Yet, while Nigerian lawyers multiply in number, firm capacity, specialization depth, and international competitiveness remain largely stagnant.

Global Firms Think Scale; Nigeria Thinks Survival

International law firms are not merging because of weakness; they are merging because of vision. Scale allows them to:

  • Attract multinational clients
  • Invest in technology and research
  • Build specialist practice groups
  • Offer cross-border legal solutions
  • Compete in billion-dollar transactions and disputes

By contrast, many Nigerian firms remain trapped in survival mode under-capitalized, overextended, and unable to institutionalize beyond their founders.

A Moment for Reflection

The Winston & Strawn–Taylor Wessing talks should not be viewed merely as foreign legal news. They should serve as a mirror.

Nigeria does not lack brilliant lawyers. It lacks deliberate collaboration.
It does not lack numbers.
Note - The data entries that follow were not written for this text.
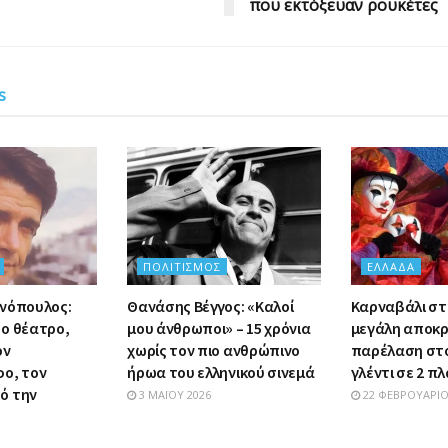
που εκτόξευαν ρουκέτες
s
ΠΟΛΙΤΙΣΜΌΣ
ΕΛΛΆΔΑ
νόπουλος:
Θανάσης Βέγγος: «Καλοί
Καρναβάλι στ
ο θέατρο,
μου άνθρωποι» – 15 χρόνια
μεγάλη αποκρ
ον
χωρίς τον πιο ανθρώπινο
παρέλαση στο
ο, τον
ήρωα του ελληνικού σινεμά
γλέντι σε 2 π
ό την
3 ΜΑΪ́ΟΥ 2026
22 ΦΕΒΡΟΥΑΡΊΟ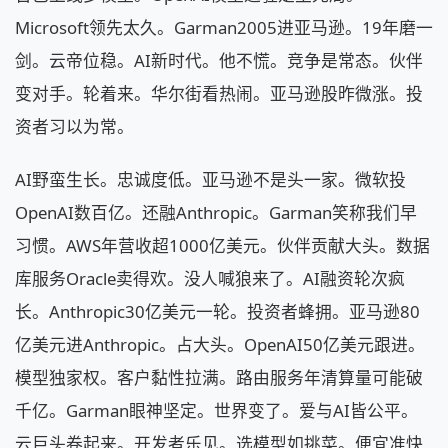
Microsoft领先太久。Garman2005进亚马逊。19年磨一
剑。云帝位稳。AI新时代。他不慌。竞争是常态。伙伴
变对手。轮着来。华尔街看热闹。亚马逊股昨微涨。投
资者习以为常。
AI野蛮生长。忠诚度低。亚马逊不是头一家。微软投
OpenAI数百亿。还融Anthropic。Garman笑称我们早
习惯。AWS年营收超1000亿美元。伙伴贡献大头。数据
库服务Oracle卖得欢。没人喊狼来了。AI融资轮次疯
长。Anthropic30亿美元一轮。投资者蜂拥。亚马逊80
亿美元进Anthropic。占大头。OpenAI50亿美元跟进。
模型独家权。客户黏性拉满。路由服务年清算量可能破
千亿。Garman眼神坚定。世界变了。爱与AI皆公平。
云巨头卷起来。开发者乐见。选模型如挑菜。便宜准快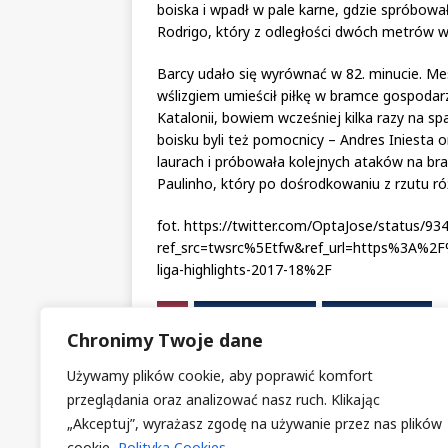
boiska i wpadł w pale karne, gdzie spróbował
Rodrigo, który z odległości dwóch metrów w
Barcy udało się wyrównać w 82. minucie. Mess
wślizgiem umieścił piłkę w bramce gospodar
Katalonii, bowiem wcześniej kilka razy na s
boisku byli też pomocnicy – Andres Iniesta o
laurach i próbowała kolejnych ataków na bram
Paulinho, który po dośrodkowaniu z rzutu 
fot. https://twitter.com/OptaJose/status/
ref_src=twsrc%5Etfw&ref_url=https%3A%2F%2
liga-highlights-2017-18%2F
FC BARCELONA
VALENCIA CF
Chronimy Twoje dane
PREVIOUS
Używamy plików cookie, aby poprawić komfort
Błąd Ivána Cuéllara, powrót
przeglądania oraz analizować nasz ruch. Klikając
strzeleckiej formy Suareza i
„Akceptuj”, wyrażasz zgodę na używanie przez nas plików
niezawodny Paulinho – 12. kolej
cookie.
Polityka Cookies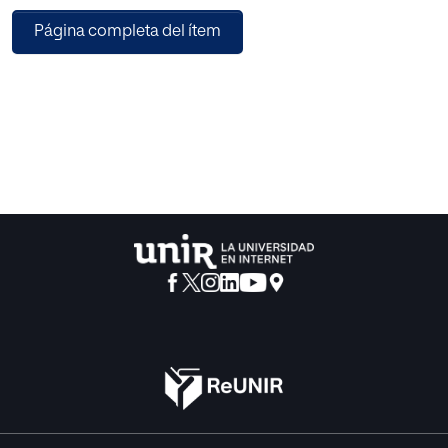
significativas de la Ética aristotélica y la Ética de Epicuro,
Página completa del ítem
del sensismo y de la "Teoría de los valores" de Scheler.
También se examinan algunos aspectos del rigor moral de
Kant y se propone una phenomenologia de juicio
deontológico.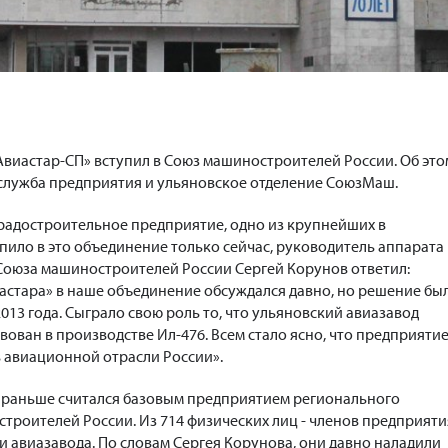
Авиастар-СП» вступил в Союз машиностроителей России. Об это
служба предприятия и ульяновское отделение СоюзМаш.
градостроительное предприятие, одно из крупнейших в
пило в это объединение только сейчас, руководитель аппарата
Союза машиностроителей России Сергей Корунов ответил:
астара» в наше объединение обсуждался давно, но решение бы
013 года. Сыграло свою роль то, что ульяновский авиазавод
ован в производстве Ил-476. Всем стало ясно, что предприяти
 авиационной отрасли России».
 раньше считался базовым предприятием регионального
троителей России. Из 714 физических лиц - членов предприятия
и авиазавода. По словам Сергея Корунова, они давно наладили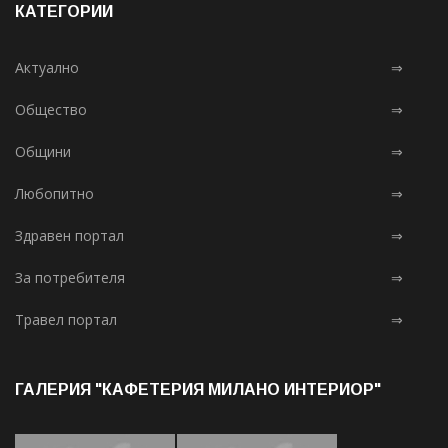
КАТЕГОРИИ
Актуално
⇒
Общество
⇒
Общини
⇒
Любопитно
⇒
Здравен портал
⇒
За потребителя
⇒
Травел портал
⇒
ГАЛЕРИЯ "КАФЕТЕРИЯ МИЛАНО ИНТЕРИОР"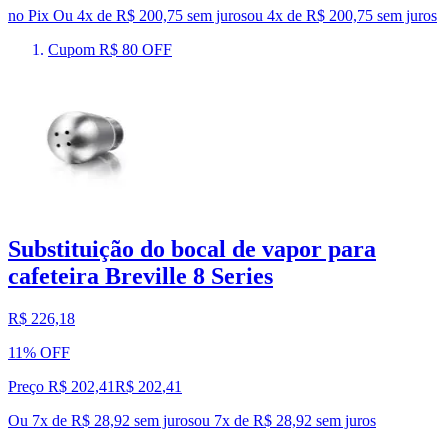
no Pix
Ou 4x de R$ 200,75 sem juros
ou
4
x de
R$ 200,75
sem juros
Cupom R$ 80 OFF
Substituição do bocal de vapor para
cafeteira Breville 8 Series
R$ 226,18
11% OFF
Preço R$ 202,41
R$
202
,
41
Ou 7x de R$ 28,92 sem juros
ou
7
x de
R$ 28,92
sem juros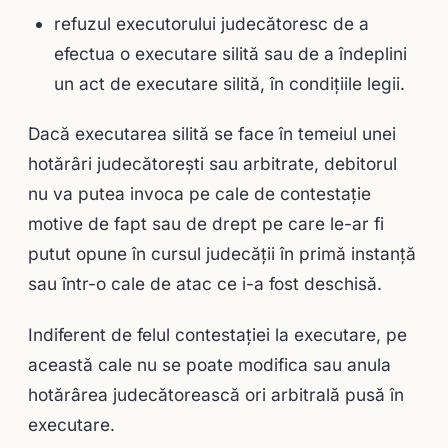
refuzul executorului judecătoresc de a
efectua o executare silită sau de a îndeplini
un act de executare silită, în condiţiile legii.
Dacă executarea silită se face în temeiul unei
hotărâri judecătoreşti sau arbitrate, debitorul
nu va putea invoca pe cale de contestaţie
motive de fapt sau de drept pe care le-ar fi
putut opune în cursul judecăţii în primă instanţă
sau într-o cale de atac ce i-a fost deschisă.
Indiferent de felul contestaţiei la executare, pe
această cale nu se poate modifica sau anula
hotărârea judecătorească ori arbitrală pusă în
executare.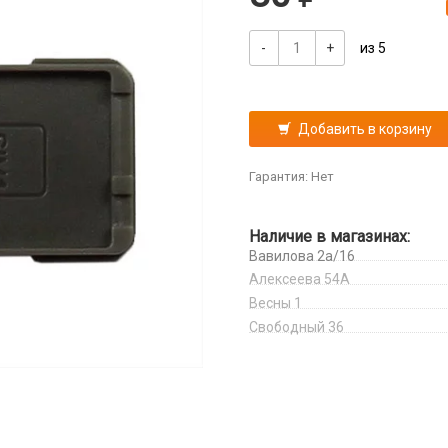
-
+
из 5
Добавить в корзину
Гарантия: Нет
Наличие в магазинах:
Вавилова 2а/16
Алексеева 54А
Весны 1
Свободный 36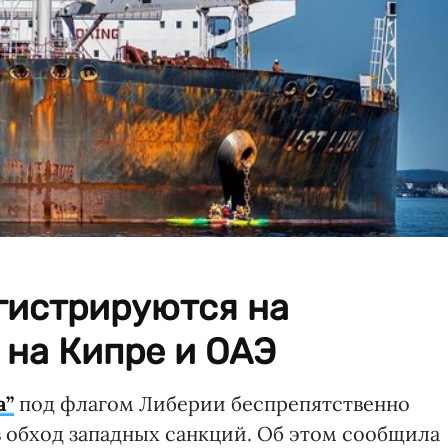
гистрируются на
 на Кипре и ОАЭ
а”
под флагом Либерии беспрепятственно
в обход западных санкций. Об этом сообщила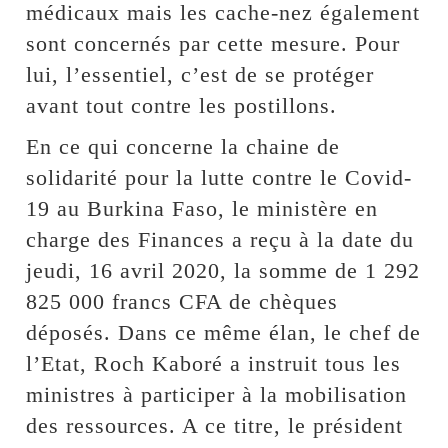
médicaux mais les cache-nez également
sont concernés par cette mesure. Pour
lui, l’essentiel, c’est de se protéger
avant tout contre les postillons.
En ce qui concerne la chaine de
solidarité pour la lutte contre le Covid-
19 au Burkina Faso, le ministère en
charge des Finances a reçu à la date du
jeudi, 16 avril 2020, la somme de 1 292
825 000 francs CFA de chèques
déposés. Dans ce même élan, le chef de
l’Etat, Roch Kaboré a instruit tous les
ministres à participer à la mobilisation
des ressources. A ce titre, le président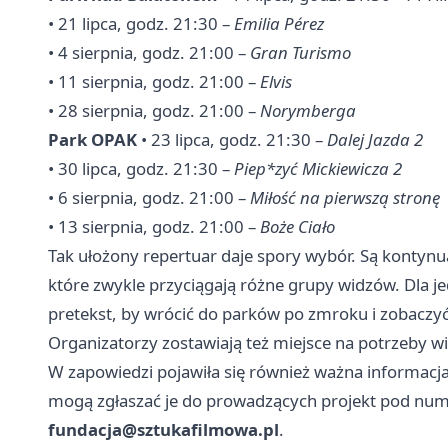
• 21 lipca, godz. 21:30 –
Emilia Pérez
• 4 sierpnia, godz. 21:00 –
Gran Turismo
• 11 sierpnia, godz. 21:00 –
Elvis
• 28 sierpnia, godz. 21:00 –
Norymberga
Park OPAK
• 23 lipca, godz. 21:30 –
Dalej Jazda 2
• 30 lipca, godz. 21:30 –
Piep*zyć Mickiewicza 2
• 6 sierpnia, godz. 21:00 –
Miłość na pierwszą stronę
• 13 sierpnia, godz. 21:00 –
Boże Ciało
Tak ułożony repertuar daje spory wybór. Są kontynua
które zwykle przyciągają różne grupy widzów. Dla jed
pretekst, by wrócić do parków po zmroku i zobaczyć 
Organizatorzy zostawiają też miejsce na potrzeby 
W zapowiedzi pojawiła się również ważna informacj
mogą zgłaszać je do prowadzących projekt pod nu
fundacja@sztukafilmowa.pl
.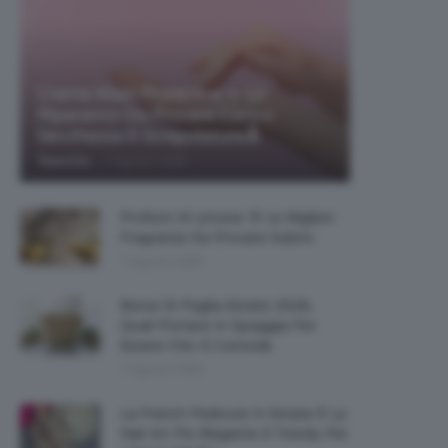
Creme Mani Protettive ✨ 12
Riparatrici Da Provare Contro
Secchezza E Screpolature🔝
-
TeamClio
7 Agosto 2026
Profumi Al Limone 🍋 Le Migliori
Fragranze Da Provare Subito
7 Agosto 2026
Borse Di Paglia Estate 2026,
Quali Portarsi In Spiaggia Per
Essere Chic E Comode
7 Agosto 2026
La French Pedicure In Estate È La
Nail Art Più Elegante E Trendy Per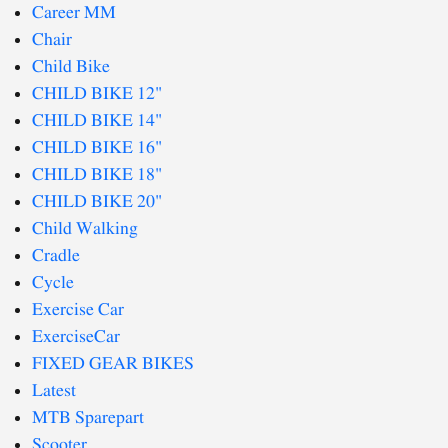
Career MM
Chair
Child Bike
CHILD BIKE 12"
CHILD BIKE 14"
CHILD BIKE 16"
CHILD BIKE 18"
CHILD BIKE 20"
Child Walking
Cradle
Cycle
Exercise Car
ExerciseCar
FIXED GEAR BIKES
Latest
MTB Sparepart
Scooter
It lacks scale and structure.

If Nigeria continues to produce thousands of lawyers annually without encouraging consolidation, specialization, and firm growth, the profession risks becoming crowded but weak, large in population yet small in global relevance.

The Question That Must Be Answered

As global law firms merge to shape the future of legal practice, Nigeria must ask itself:

Do we want a legal profession defined by numbers or by impact?

Until Nigerian lawyers begin to see mergers not as a loss of identity but as a tool for strength, the gap between Nigeria’s legal market and the global legal economy will only widen.

The world is consolidating.
Nigeria must decide whether it will continue to fragment, or finally evolve.